Il Sud va ripensato in grande. Non in piccolo. In grande. Nonostante le leggi unitarie, il Sud è un paese a sé stante per geografia, storia ed etica sociale. Un paese che le regioni settentrionali hanno sfruttato per pagarsi lo sviluppo e che non è mai riuscito e non riesce a darsi un senso da sé, come hanno fatto e fanno i Veneti.

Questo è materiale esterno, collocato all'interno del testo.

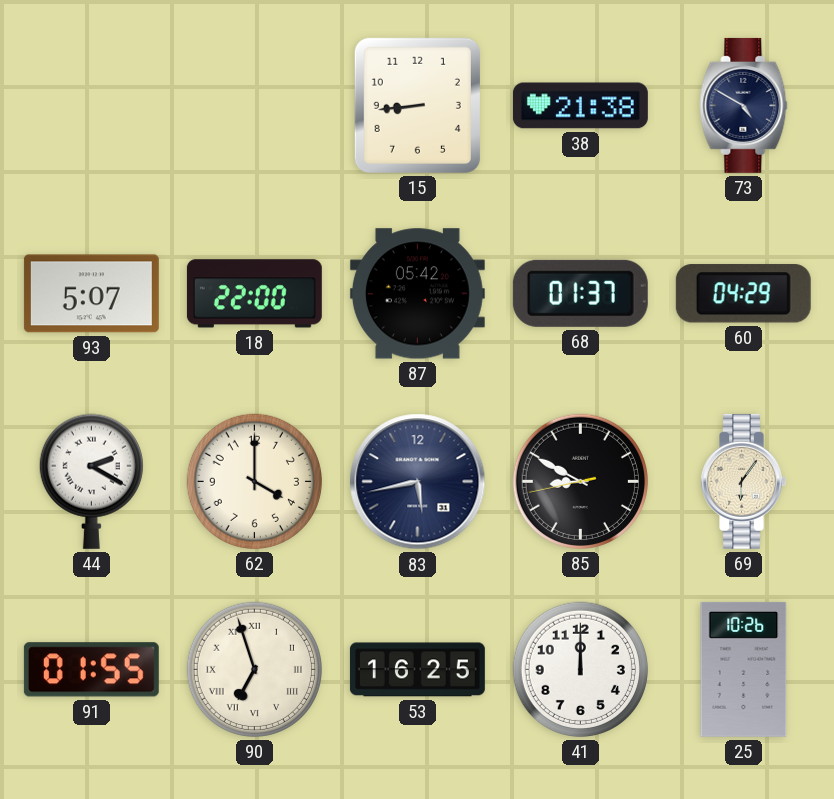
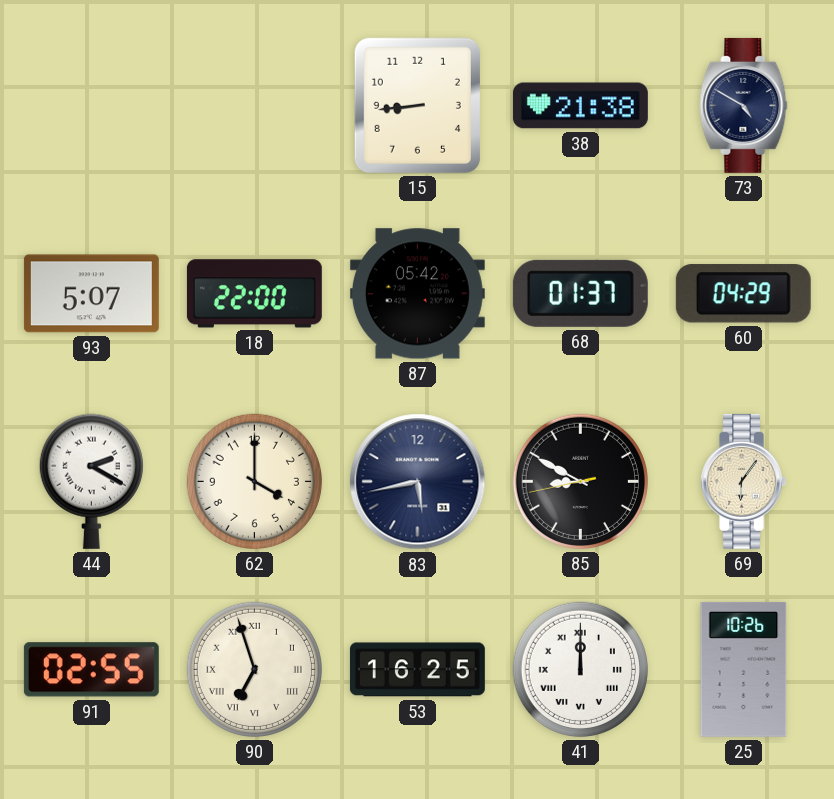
91: 01:55 -> 02:55
41 numerals: Arabic -> Roman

 E' accaduto che mentre i calabresi stavano a cantare "Calabrisella mia, 'chiuri d'amuri" un ministro svagato della Roma votocratica, per calmare i reggini in rivolta, fece costruire un porto a Gioia Tauro che nessuno capiva a che potesse servire. I calabresi, occupati a rincorrere eletti ed eleggibili, si dimenticarono del porto, di modo che, un olandese vagante si rese conto che il porto ormai interrato, una volta ripulito poteva servire alle grandi comunicazioni marittime, come già si faceva a Hong Kong e a Rotterdam. E' nata così in Calabra, dopo centinaia e centinaia di anni, finalmente una cosa importante per il sistema mondiale. Ora il Porto di Gioia è cresciuto, è diventato un'entità mondiale, un fiore all'occhiello, però i calabresi non ci lucrano molto. Occorrerebbe che il retroterra gioiese venisse utilizzato per allargare le funzioni portuali all'industria di montaggio, innestando un processo occupazionale di decine di migliaia di persone.

Gioia, un esotico neo nella provincia reggina, un esotico neo in Calabria e nel Meridione, non può essere comunque una rivoluzione occupazionale. E qui bisogna dire che il mondo è cambiato per la seconda volta in sessant'anni. La prima volta morì il mondo contadino, adesso sta morendo l'idea dell'Occidente officina del mondo. L'Europa commercia e scambia con l'America e con l'Oriente, produce per sé e per altri continenti e paesi, compra da altri. I traffici di grande stazza navale, appena finita la crisi, riprenderanno al ritmo interrotto. Il Sud, per lunghissimi decenni, ha chiesto allo Stato di diventare un paese industriale. Quest'idea adesso serve poco o non molto. I meridionali devono fare come i Veneti: puntare l'obiettivo sui traffici con i paesi vicini. I paesi nostri vicini sono sulle sponde del Mediterraneo. Non si tratta di paesi ricchi come l'Austria e la Germania, sono invece paesi poveri, spesso molto poveri, ancora più spesso paesi densamente popolati. Il Meridione deve imparare ad aiutarli a sviluppare le loro economie, al fine di creare una rete di scambi mediterranei, come al tempo in cui Archimede partiva da Siracusa per raggiungere Alessandria d'Egitto solo in un paio di giorni, su una trireme con 500 rematori. Non servono donazioni. Questi paesi li aiuteremo se compreremo da essi derrate agricole e animali, a preferenza dei fornitori europei, che ci fanno pagare cari il latte, le carni, le verdure, il vino e altri alimenti. L'operazione d'interscambio va condotta fuori dalle sale della politica e affidata alle camere di commercio, agli industriali, agli uomini d'affari, agli speculatori. La politica è senza fede e senza patriottismo, è un mondo bacato, in cui anche le persone serie finiscono con il diventare dei quaqquaraquà.